## TASK DATA
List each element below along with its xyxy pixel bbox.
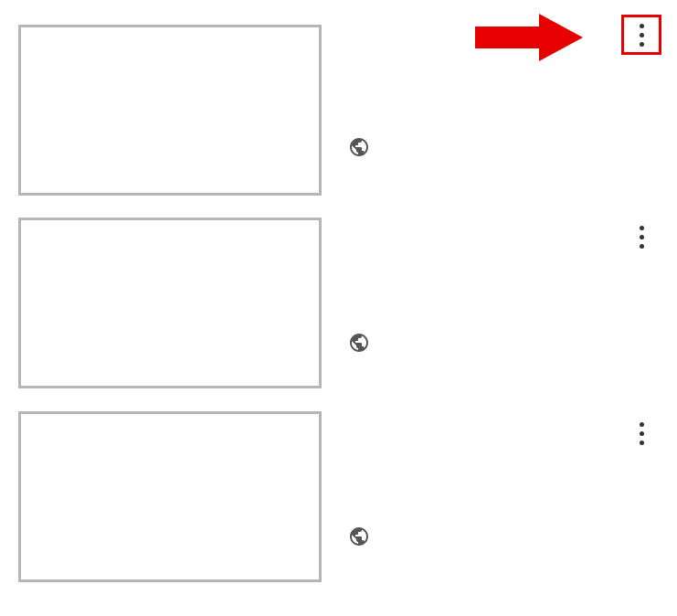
more-options-button[interactable] [621,217,661,257]
thumbnail[interactable] [18,411,322,582]
more-vertical-icon [640,226,644,249]
more-vertical-icon [640,24,644,47]
globe-icon [348,526,370,547]
globe-icon [348,136,370,158]
svg-marker-0 [475,14,583,61]
more-options-button[interactable] [621,413,661,453]
globe-icon [348,332,370,354]
thumbnail[interactable] [18,25,322,196]
more-options-button[interactable] [621,15,661,55]
more-vertical-icon [640,422,644,445]
arrow-annotation-icon [475,12,585,63]
thumbnail[interactable] [18,218,322,388]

## EXERCISE
Please copy the lines above exactly as written, apart from any pictures.

## SOLUTION FOR THIS PROBLEM
List each element below along with its xyxy pixel bbox.
more-options-button[interactable] [621,217,661,257]
thumbnail[interactable] [18,411,322,582]
more-vertical-icon [640,226,644,249]
more-vertical-icon [640,24,644,47]
globe-icon [348,526,370,547]
globe-icon [348,136,370,158]
svg-marker-0 [475,14,583,61]
more-options-button[interactable] [621,413,661,453]
globe-icon [348,332,370,354]
thumbnail[interactable] [18,25,322,196]
more-options-button[interactable] [621,15,661,55]
more-vertical-icon [640,422,644,445]
arrow-annotation-icon [475,12,585,63]
thumbnail[interactable] [18,218,322,388]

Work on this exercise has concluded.